__Problem__
Would you print exactly the lines that begin the listing and continue through the line holding "Nehemiah uses this"? No pictures, please.

__Records provided__
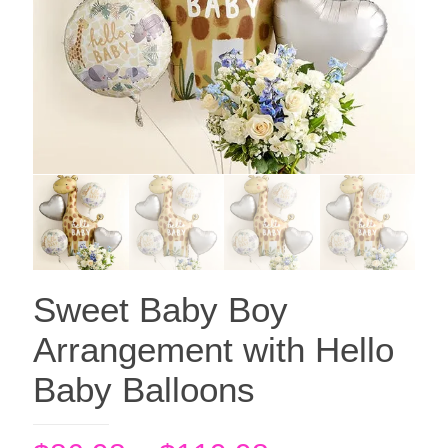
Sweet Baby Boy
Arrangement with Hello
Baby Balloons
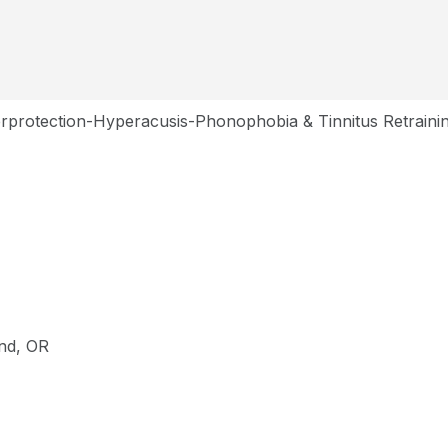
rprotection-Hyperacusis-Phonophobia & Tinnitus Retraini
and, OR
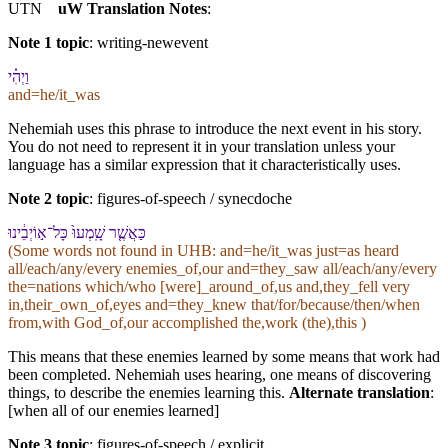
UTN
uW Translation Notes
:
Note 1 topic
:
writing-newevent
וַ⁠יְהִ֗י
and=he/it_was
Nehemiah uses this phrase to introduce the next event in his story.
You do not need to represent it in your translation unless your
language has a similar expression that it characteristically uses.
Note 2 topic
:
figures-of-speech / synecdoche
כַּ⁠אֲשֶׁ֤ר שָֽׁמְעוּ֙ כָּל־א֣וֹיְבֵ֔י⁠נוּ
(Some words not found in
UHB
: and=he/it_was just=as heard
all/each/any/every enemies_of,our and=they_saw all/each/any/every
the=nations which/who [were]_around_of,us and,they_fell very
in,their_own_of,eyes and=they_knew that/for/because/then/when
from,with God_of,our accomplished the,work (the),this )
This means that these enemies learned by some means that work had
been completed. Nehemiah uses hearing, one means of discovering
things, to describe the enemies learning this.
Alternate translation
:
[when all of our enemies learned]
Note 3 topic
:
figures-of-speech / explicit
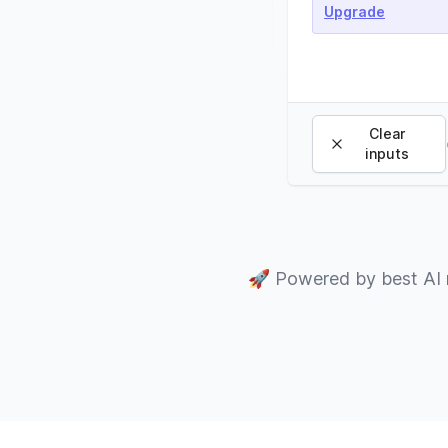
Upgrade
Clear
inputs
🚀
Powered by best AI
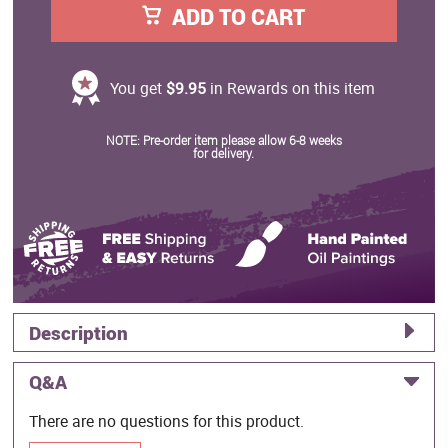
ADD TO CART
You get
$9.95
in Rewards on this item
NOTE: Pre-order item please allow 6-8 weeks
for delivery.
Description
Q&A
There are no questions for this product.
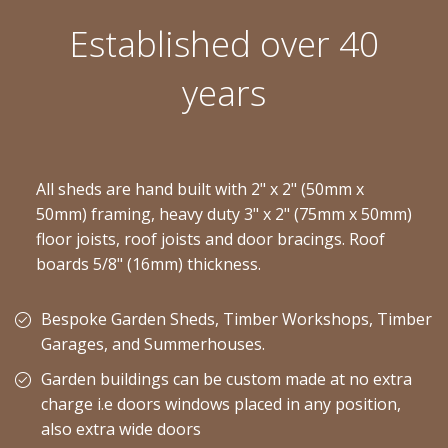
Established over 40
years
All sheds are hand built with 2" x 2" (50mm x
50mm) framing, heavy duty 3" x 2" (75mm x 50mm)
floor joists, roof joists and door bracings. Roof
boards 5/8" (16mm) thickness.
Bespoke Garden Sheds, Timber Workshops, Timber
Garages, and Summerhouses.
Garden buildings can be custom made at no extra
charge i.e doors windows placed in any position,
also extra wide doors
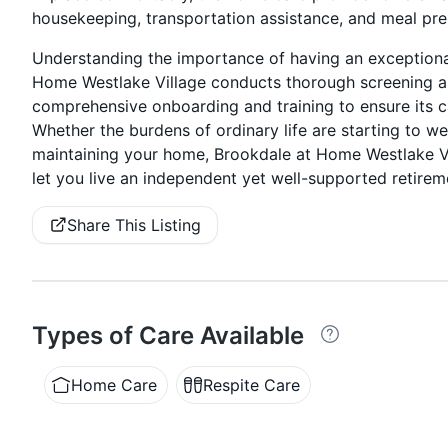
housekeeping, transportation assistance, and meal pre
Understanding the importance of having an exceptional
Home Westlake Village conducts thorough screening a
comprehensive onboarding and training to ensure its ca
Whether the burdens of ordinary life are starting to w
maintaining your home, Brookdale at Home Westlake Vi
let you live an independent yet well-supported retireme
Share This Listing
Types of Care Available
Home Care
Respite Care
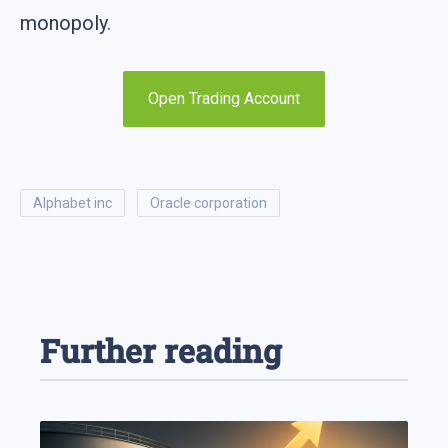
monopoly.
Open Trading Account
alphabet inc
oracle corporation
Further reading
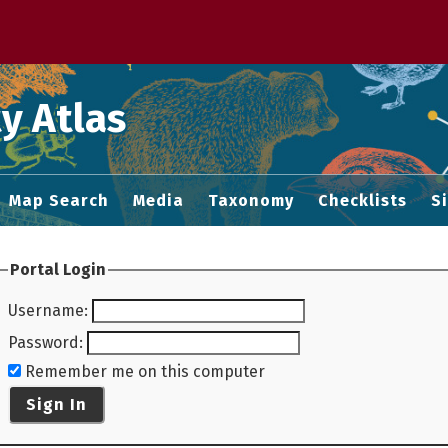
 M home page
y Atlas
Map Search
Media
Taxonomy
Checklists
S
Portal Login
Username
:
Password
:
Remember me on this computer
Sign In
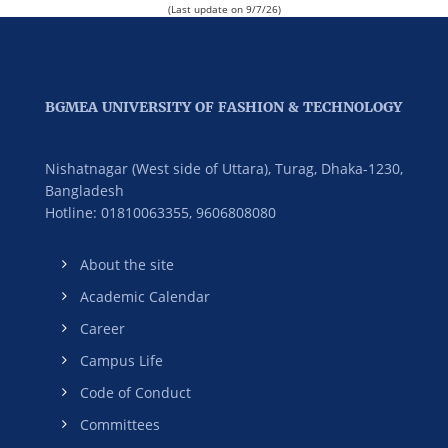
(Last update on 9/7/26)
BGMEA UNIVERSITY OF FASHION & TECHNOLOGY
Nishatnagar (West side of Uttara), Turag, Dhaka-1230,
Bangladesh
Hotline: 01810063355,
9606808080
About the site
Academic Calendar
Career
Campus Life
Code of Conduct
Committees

__Solved problem__
Sweet Baby Boy
Arrangement with Hello
Baby Balloons
rprotection-Hyperacusis-Phonophobia & Tinnitus Retraini
and, OR
UTN
uW Translation Notes
:
Note 1 topic
:
writing-newevent
וַ⁠יְהִ֗י
and=he/it_was
Nehemiah uses this phrase to introduce the next event in his story.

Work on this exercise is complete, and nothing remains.